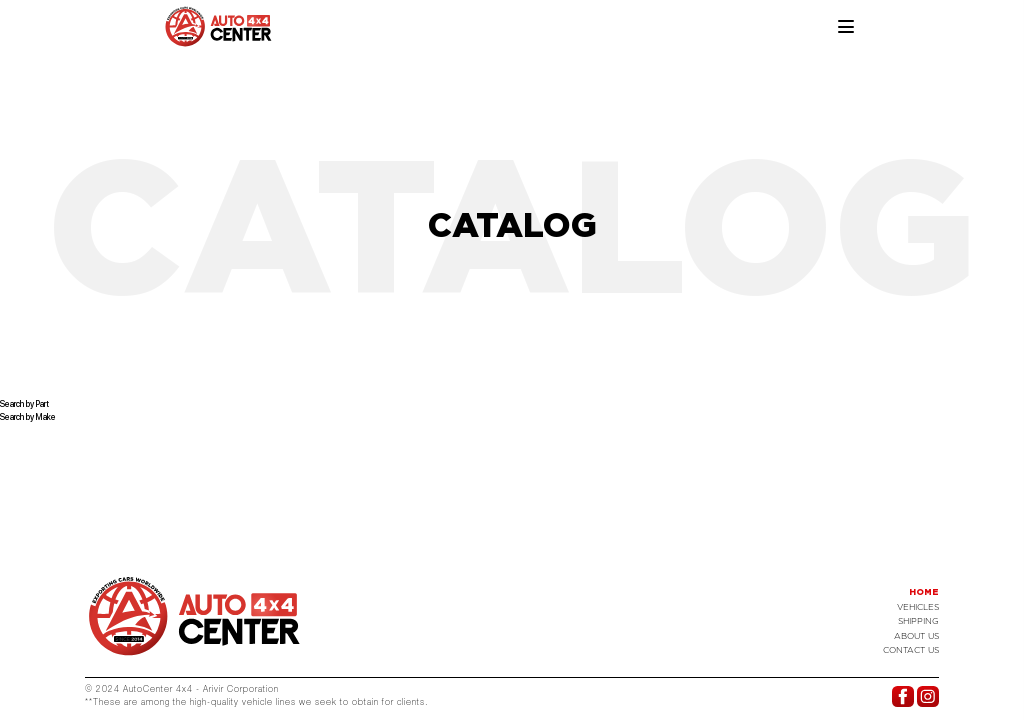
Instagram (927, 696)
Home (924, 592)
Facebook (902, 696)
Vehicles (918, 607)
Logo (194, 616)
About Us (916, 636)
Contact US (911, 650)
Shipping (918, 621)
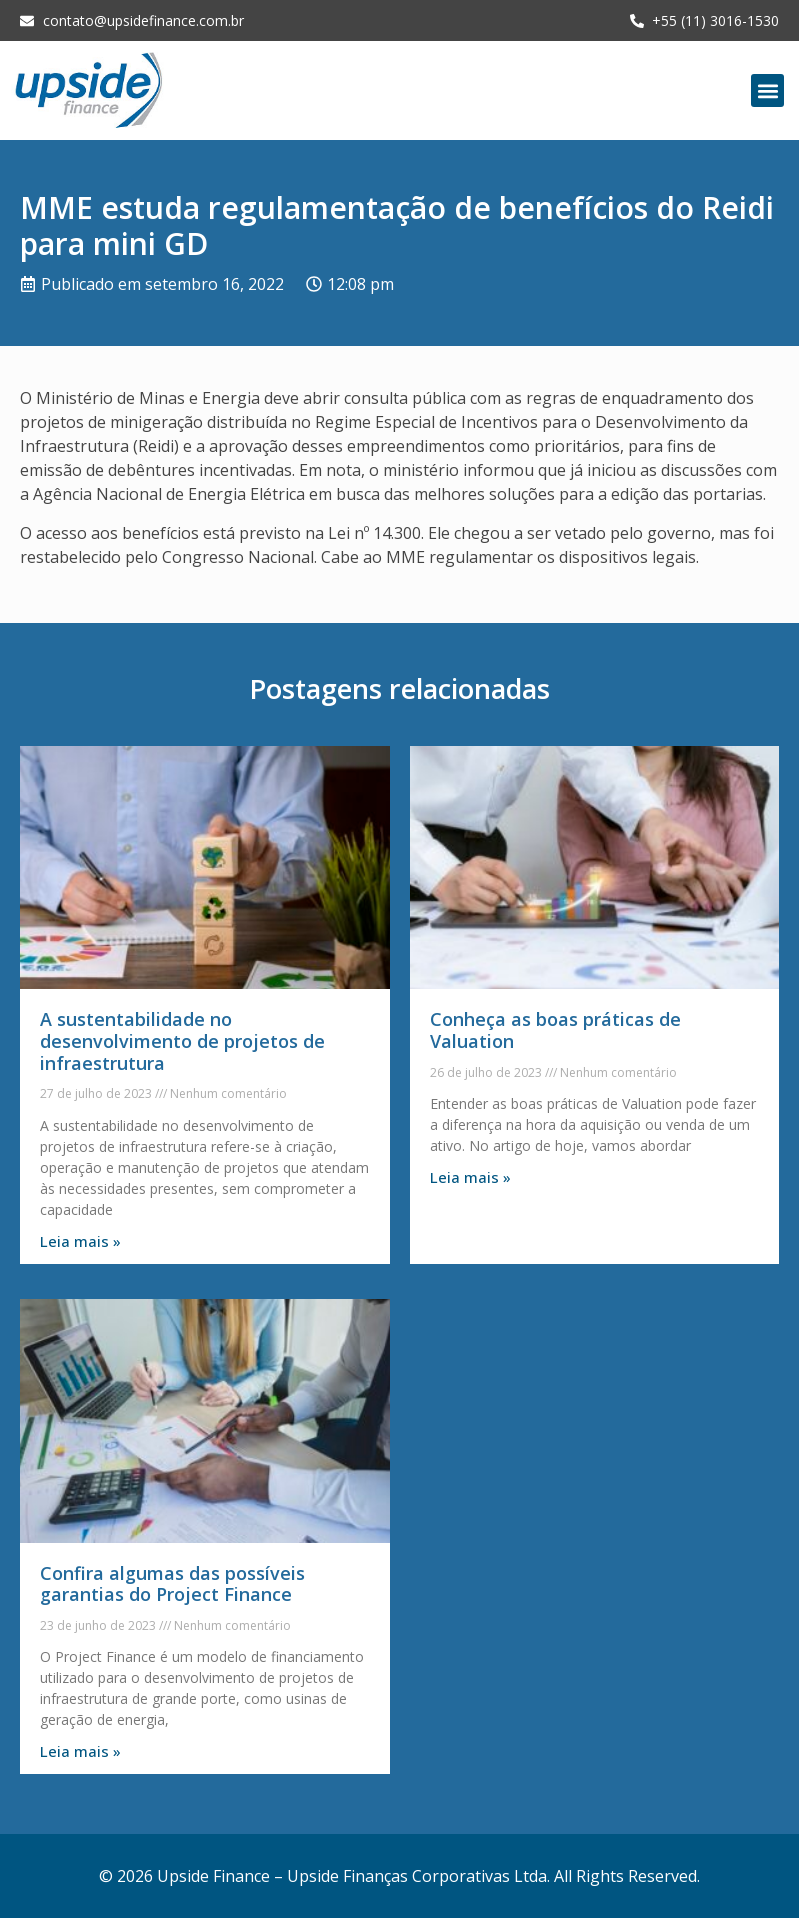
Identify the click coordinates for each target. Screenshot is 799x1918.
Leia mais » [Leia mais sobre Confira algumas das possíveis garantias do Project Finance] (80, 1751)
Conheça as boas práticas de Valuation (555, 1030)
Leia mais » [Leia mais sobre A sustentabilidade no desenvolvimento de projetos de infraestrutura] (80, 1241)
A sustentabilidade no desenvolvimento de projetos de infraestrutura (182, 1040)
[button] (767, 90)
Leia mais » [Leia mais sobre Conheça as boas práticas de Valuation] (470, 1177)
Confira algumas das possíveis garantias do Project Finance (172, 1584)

------

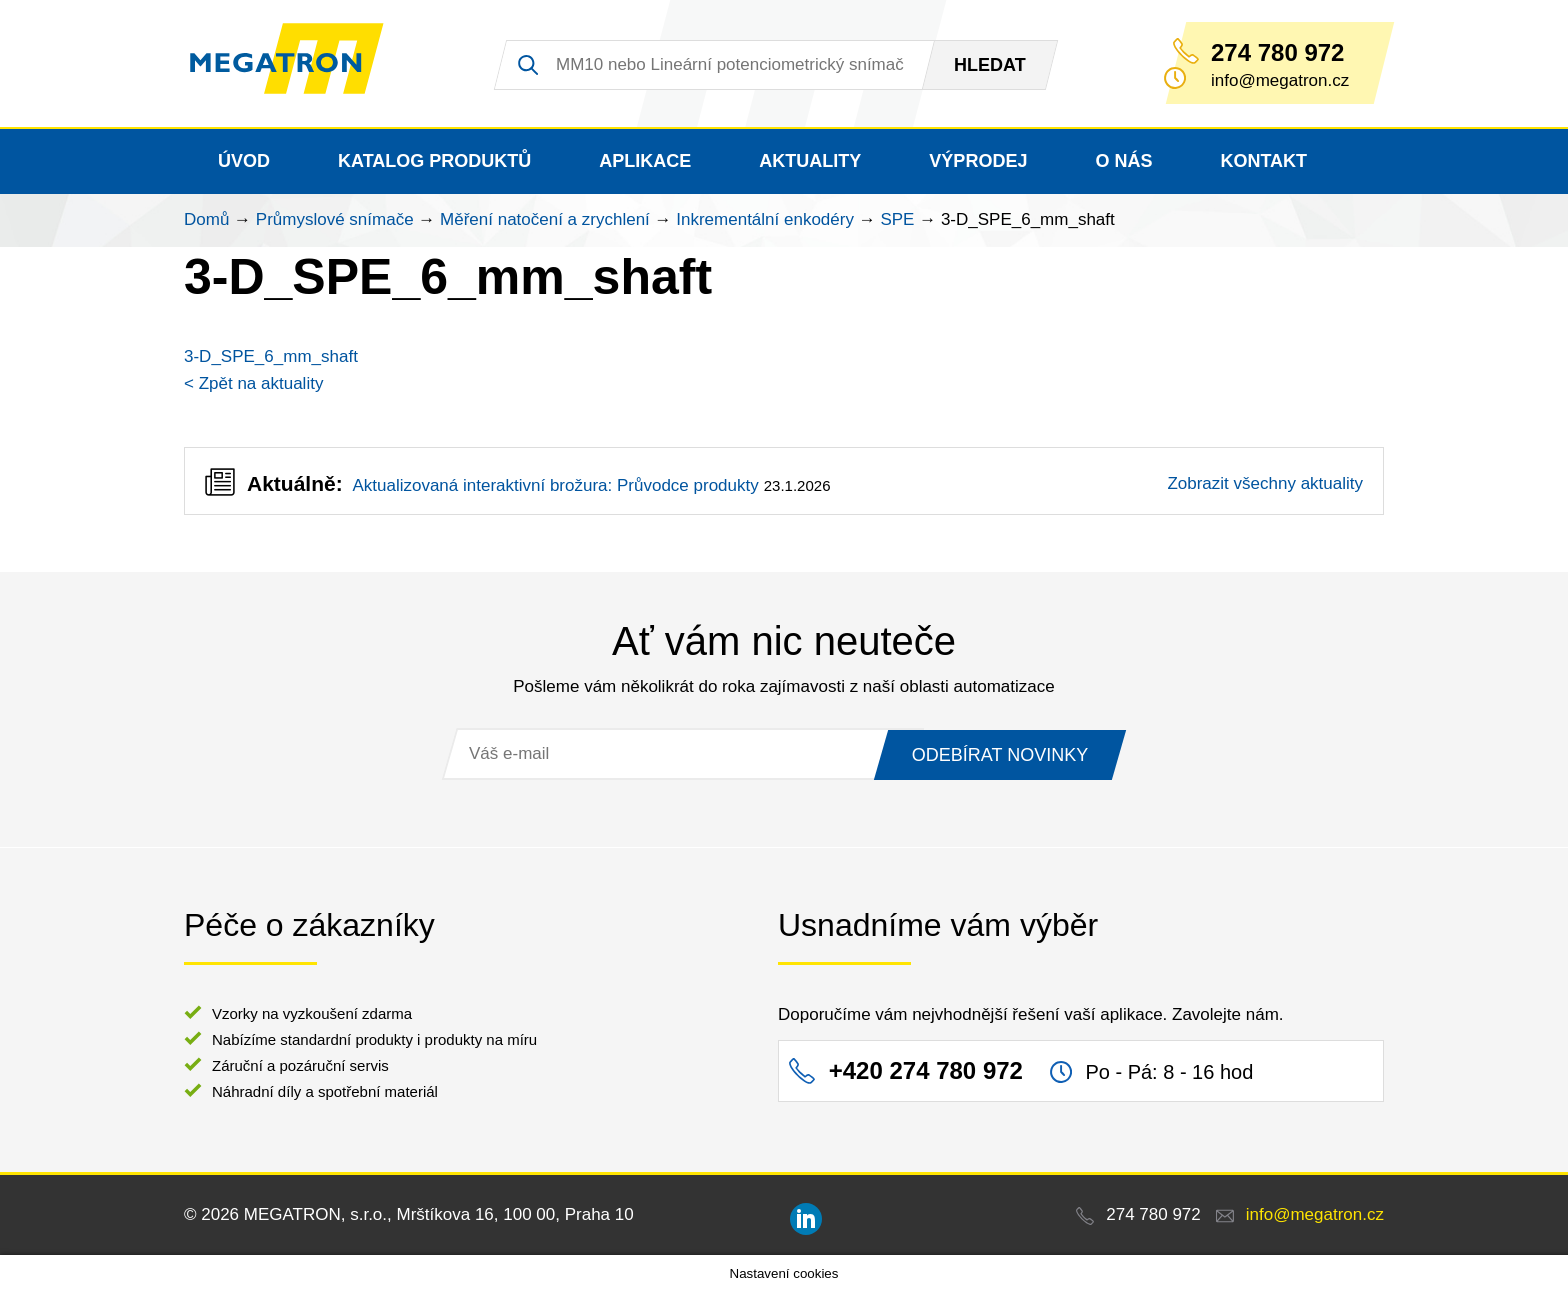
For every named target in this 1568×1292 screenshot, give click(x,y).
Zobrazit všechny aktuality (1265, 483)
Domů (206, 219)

------

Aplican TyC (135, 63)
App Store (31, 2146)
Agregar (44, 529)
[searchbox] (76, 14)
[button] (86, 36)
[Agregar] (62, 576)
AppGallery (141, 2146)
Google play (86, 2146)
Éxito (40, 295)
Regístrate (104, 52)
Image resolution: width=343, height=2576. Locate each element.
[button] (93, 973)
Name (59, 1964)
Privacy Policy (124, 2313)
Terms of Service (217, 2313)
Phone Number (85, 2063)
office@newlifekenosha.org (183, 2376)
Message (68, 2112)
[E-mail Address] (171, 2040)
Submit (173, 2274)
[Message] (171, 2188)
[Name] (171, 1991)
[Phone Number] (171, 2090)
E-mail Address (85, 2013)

------

> **Work request**: What you give back must be the stretch above, starting at the line with "infraestrutura] (80, 1241)" and ending at the line with "Finance (172, 1584)", copied exactly.

> **Exercise solution**:
Leia mais » [Leia mais sobre A sustentabilidade no desenvolvimento de projetos de infraestrutura] (80, 1241)
A sustentabilidade no desenvolvimento de projetos de infraestrutura (182, 1040)
[button] (767, 90)
Leia mais » [Leia mais sobre Conheça as boas práticas de Valuation] (470, 1177)
Confira algumas das possíveis garantias do Project Finance (172, 1584)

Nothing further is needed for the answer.